Le mécanisme n° 3 se traduit par un recul des prix des matières premières pourrait provoquer un ralentissement de  la croissance des pays producteurs.
 
Un ralentissement de la demande mondiale induirait un repli des prix des matières premières entraînant, à son tour, des exportations de ces pays producteurs provoquerait inévitablement un ralentissement de la croissance du PIB de ces pays.
 
« La croissance des pays exportateurs de matières premières a été depuis 2002 tirée par la hausse du prix relatif des matières premières. Mais le freinage de la croissance mondiale a normalement comme effet de faire baisser les prix des matières premières, d’où une moindre croissance de ces pays. Aujourd’hui, les prix du pétrole et des métaux non précieux sont stabilisés, ceux des autres matières premières continuent à progresser.
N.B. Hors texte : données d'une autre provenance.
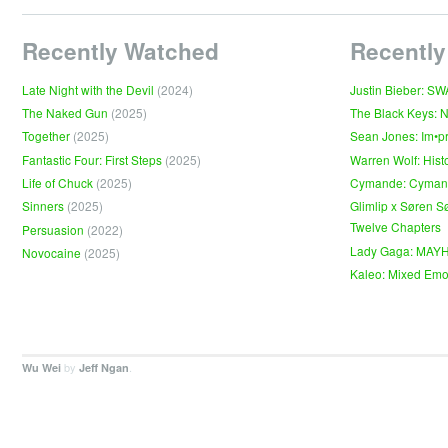
Recently Watched
Recently
Late Night with the Devil
(2024)
Justin Bieber: S
The Naked Gun
(2025)
The Black Keys: 
Together
(2025)
Sean Jones: Im•p
Fantastic Four: First Steps
(2025)
Warren Wolf: Hist
Life of Chuck
(2025)
Cymande: Cyma
Sinners
(2025)
Glimlip x Søren S
Twelve Chapters
Persuasion
(2022)
Lady Gaga: MAY
Novocaine
(2025)
Kaleo: Mixed Emo
by
.
Wu Wei
Jeff Ngan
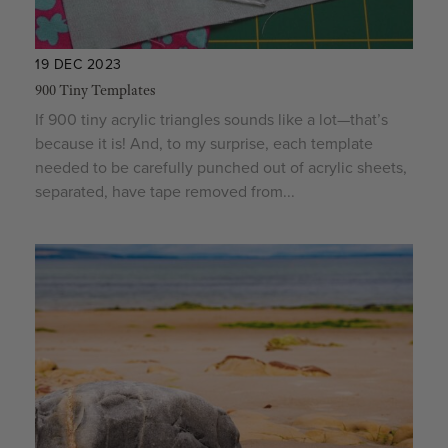
19 DEC 2023
900 Tiny Templates
If 900 tiny acrylic triangles sounds like a lot—that’s
because it is! And, to my surprise, each template
needed to be carefully punched out of acrylic sheets,
separated, have tape removed from...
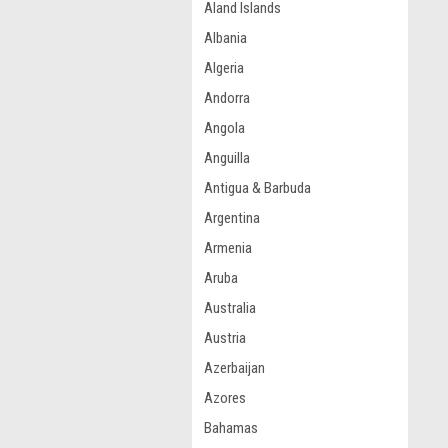
Aland Islands
Albania
Algeria
Andorra
Angola
Anguilla
Antigua & Barbuda
Argentina
Armenia
Aruba
Australia
Austria
Azerbaijan
Azores
Bahamas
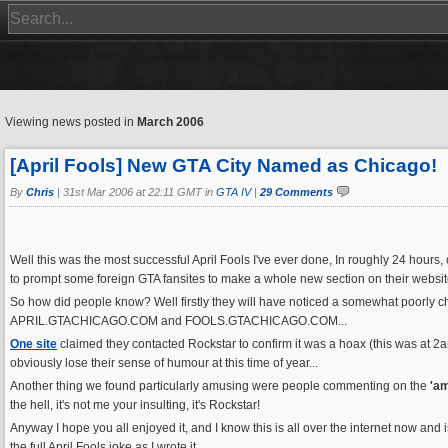
Viewing news posted in
March 2006
[April Fools] New GTA City Named as Chicago!
By
Chris
|
31st Mar 2006 at 22:11 GMT in
GTA IV
|
29 Comments
Well this was the most successful April Fools I've ever done, In roughly 24 hours, 
to prompt some foreign GTA fansites to make a whole new section on their website 
So how did people know? Well firstly they will have noticed a somewhat poorly 
APRIL.GTACHICAGO.COM and FOOLS.GTACHICAGO.COM...
One site
claimed they contacted Rockstar to confirm it was a hoax (this was at 2
obviously lose their sense of humour at this time of year...
Another thing we found particularly amusing were people commenting on the
'a
the hell, it's not me your insulting, it's Rockstar!
Anyway I hope you all enjoyed it, and I know this is all over the internet now a
the full April Fools joke as I wrote it...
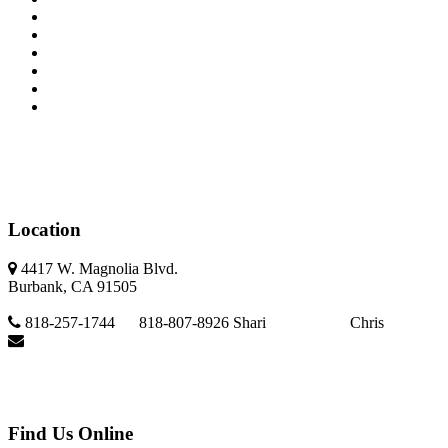
Seller's Info
About Us
Property Search
Buyer's Info
Multi Calculator
Contact Us
Location
4417 W. Magnolia Blvd.
Burbank, CA 91505
818-257-1744 818-807-8926 Shari Chris
vanolere@gmail.com
Find Us Online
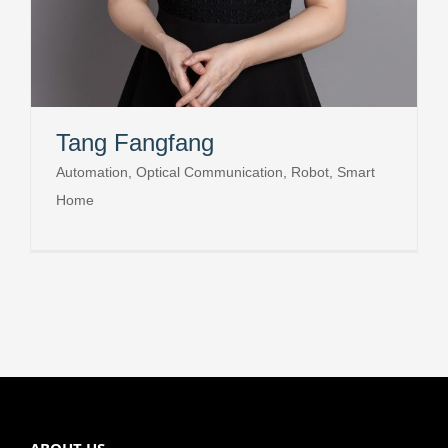
Tang Fangfang
Automation, Optical Communication, Robot, Smart
Home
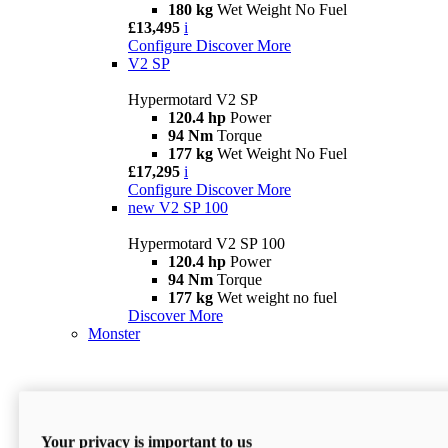
180 kg
Wet Weight No Fuel
£13,495
i
Configure
Discover More
V2 SP
Hypermotard V2 SP
120.4 hp
Power
94 Nm
Torque
177 kg
Wet Weight No Fuel
£17,295
i
Configure
Discover More
new
V2 SP 100
Hypermotard V2 SP 100
120.4 hp
Power
94 Nm
Torque
177 kg
Wet weight no fuel
Discover More
Monster
Your privacy is important to us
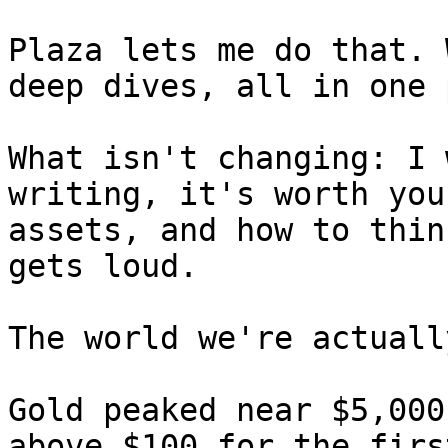
Plaza lets me do that. 
deep dives, all in one 
What isn't changing: I 
writing, it's worth you
assets, and how to thin
gets loud.

The world we're actuall
Gold peaked near $5,000
above $100 for the firs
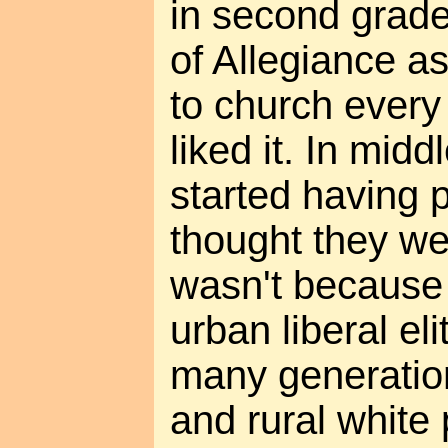
in second grade
of Allegiance a
to church ever
liked it. In mid
started having 
thought they wer
wasn't because 
urban liberal el
many generatio
and rural white 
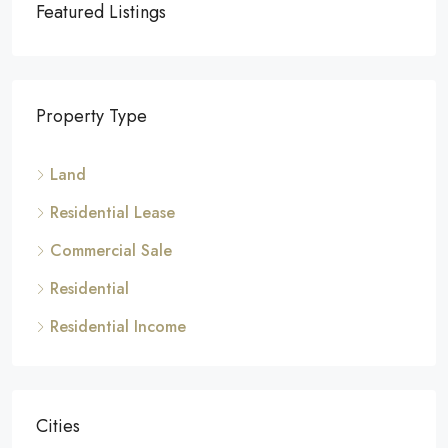
Featured Listings
Property Type
Land
Residential Lease
Commercial Sale
Residential
Residential Income
Cities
De plus, si les prix des matières premières baissent, les excédents commerciaux des pays exportateurs reculent (ce qui se voit déjà), ainsi alors que leur accumulation de réserves de change (ce qui se voit moins), ce qui conduit à un freinage de la liquidité mondiale, ce qui va aussi dans le sens d’une contraction de l’activité. »
 
Selon le mécanisme n° 4, l’extension du « flight to quality »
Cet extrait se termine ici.